[Extracted data entries]
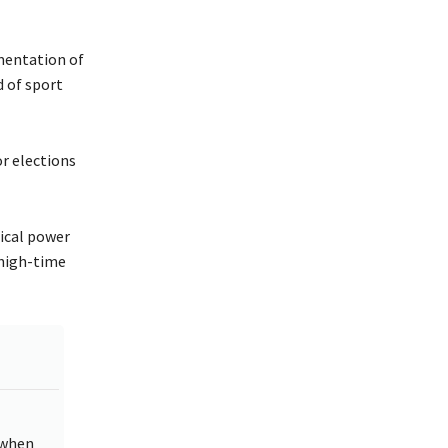
ementation of
 of sport
or elections
tical power
 high-time
 when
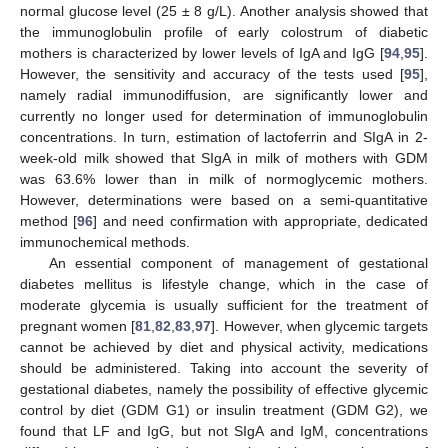
normal glucose level (25 ± 8 g/L). Another analysis showed that
the immunoglobulin profile of early colostrum of diabetic
mothers is characterized by lower levels of IgA and IgG [
94
,
95
].
However, the sensitivity and accuracy of the tests used [
95
],
namely radial immunodiffusion, are significantly lower and
currently no longer used for determination of immunoglobulin
concentrations. In turn, estimation of lactoferrin and SIgA in 2-
week-old milk showed that SIgA in milk of mothers with GDM
was 63.6% lower than in milk of normoglycemic mothers.
However, determinations were based on a semi-quantitative
method [
96
] and need confirmation with appropriate, dedicated
immunochemical methods.
An essential component of management of gestational
diabetes mellitus is lifestyle change, which in the case of
moderate glycemia is usually sufficient for the treatment of
pregnant women [
81
,
82
,
83
,
97
]. However, when glycemic targets
cannot be achieved by diet and physical activity, medications
should be administered. Taking into account the severity of
gestational diabetes, namely the possibility of effective glycemic
control by diet (GDM G1) or insulin treatment (GDM G2), we
found that LF and IgG, but not SIgA and IgM, concentrations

What is needed: Lines from the one holding "However, the sensitivity" to the last line of the records: return these exactly, and only these.

Finished task:
However, the sensitivity and accuracy of the tests used [
95
],
namely radial immunodiffusion, are significantly lower and
currently no longer used for determination of immunoglobulin
concentrations. In turn, estimation of lactoferrin and SIgA in 2-
week-old milk showed that SIgA in milk of mothers with GDM
was 63.6% lower than in milk of normoglycemic mothers.
However, determinations were based on a semi-quantitative
method [
96
] and need confirmation with appropriate, dedicated
immunochemical methods.
An essential component of management of gestational
diabetes mellitus is lifestyle change, which in the case of
moderate glycemia is usually sufficient for the treatment of
pregnant women [
81
,
82
,
83
,
97
]. However, when glycemic targets
cannot be achieved by diet and physical activity, medications
should be administered. Taking into account the severity of
gestational diabetes, namely the possibility of effective glycemic
control by diet (GDM G1) or insulin treatment (GDM G2), we
found that LF and IgG, but not SIgA and IgM, concentrations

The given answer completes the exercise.